|Uhhh... that is not the Dungeon Master|
For me, this will make for a fascinating test. My encounters group is full of people who do not buy books, they do not know the rules, and some of them do not even own dice. And yet they come to play D&D week after week, month after month. I honestly believe that they will not download this COMPLETELY FREE document, let alone read it! I have no idea why these people are like this. This is why I can't care about Encounters like I do my home campaign.
Last Friday, I was able to work the parody Castle Greyhawk into my D&D Next campaign. It's a long story, but basically the heroes can go there when they dream and keep the loot they find.
|"The unicorn horns... urp.. will be MINE"|
Castle Greyhawk went fine. The most well-received things were the jet-propelled stalagmites and the uni ducks. The group seemed to enjoy tricking the "Cretin" (a really dumb ettin). One player has a habit of "collecting" NPCs. She wants to have a "harem" or something. So a few creatures were abducted and brought into the real world: One minitaur, one uniduck, 5 miniature giants (fire, stone, hill and 2 frost giants - 5 feet tall).

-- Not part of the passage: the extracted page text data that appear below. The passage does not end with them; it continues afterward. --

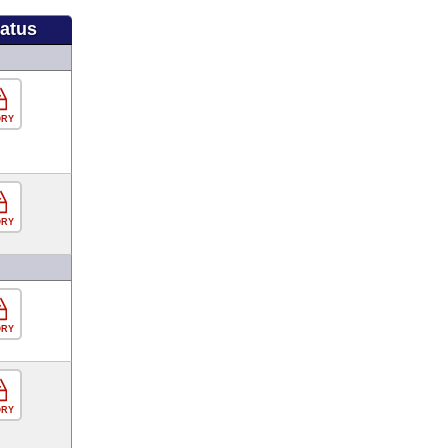
tatus
ORY
ORY
ORY
ORY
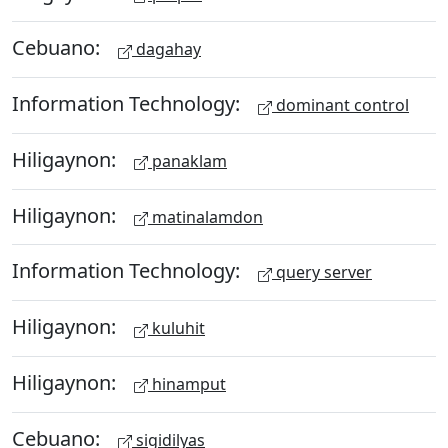
Cebuano:
dagahay
Information Technology:
dominant control
Hiligaynon:
panaklam
Hiligaynon:
matinalamdon
Information Technology:
query server
Hiligaynon:
kuluhit
Hiligaynon:
hinamput
Cebuano:
sigidilyas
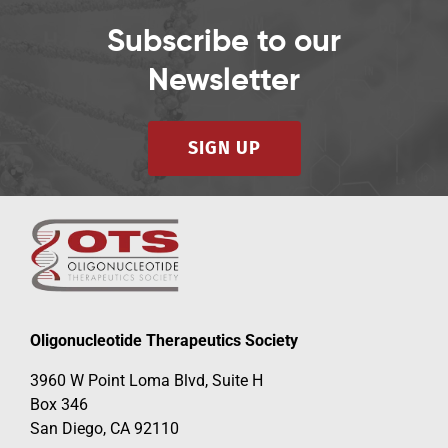
Subscribe to our
Newsletter
SIGN UP
Oligonucleotide Therapeutics Society
3960 W Point Loma Blvd, Suite H
Box 346
San Diego, CA 92110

If she does this for each level of Castle Greyhawk, their home (they live in a keep in a haunted forest) will be overflowing with completely ridiculous NPCs. That's fine with me, I love having NPCs interact in weird ways and seeing what happens.
Yesterday, I ranked the Top Five Player's Handbook covers. Today, I am going to do the same for the Dungeon Master's Guide. Again. I will pick my favorite from each edition. A commenter pointed out to me that the orange spine Player's Handbook cover was better than some.. I agree. I just didn't want to overload the list with books from the same few editions.
I think I will also do a "Basic D&D"/boxed set list, too. Obviously, Larry Elmore's red box art is going to be difficult to beat.
Now let's look at the Top Five D&D Dungeon Master's Guide Covers By Edition:
5. 5th Edition Dungeon Master's Guide
I don't like the pseudo-realistic style, with the white lighting and the lit mist. It's so real that it looks like they're on the set of the Mortal Kombat TV show. It looks like a straight-to-DVD movie set.
But what I really don't like about this cover is the hero. Does he have to look right at us? And does his hair have to stick up like that? I don't want to play that guy, and I don't want to play with that guy at my table. Everything is the same color and it all blends together and is, in my opinion, unappealing and forgettable.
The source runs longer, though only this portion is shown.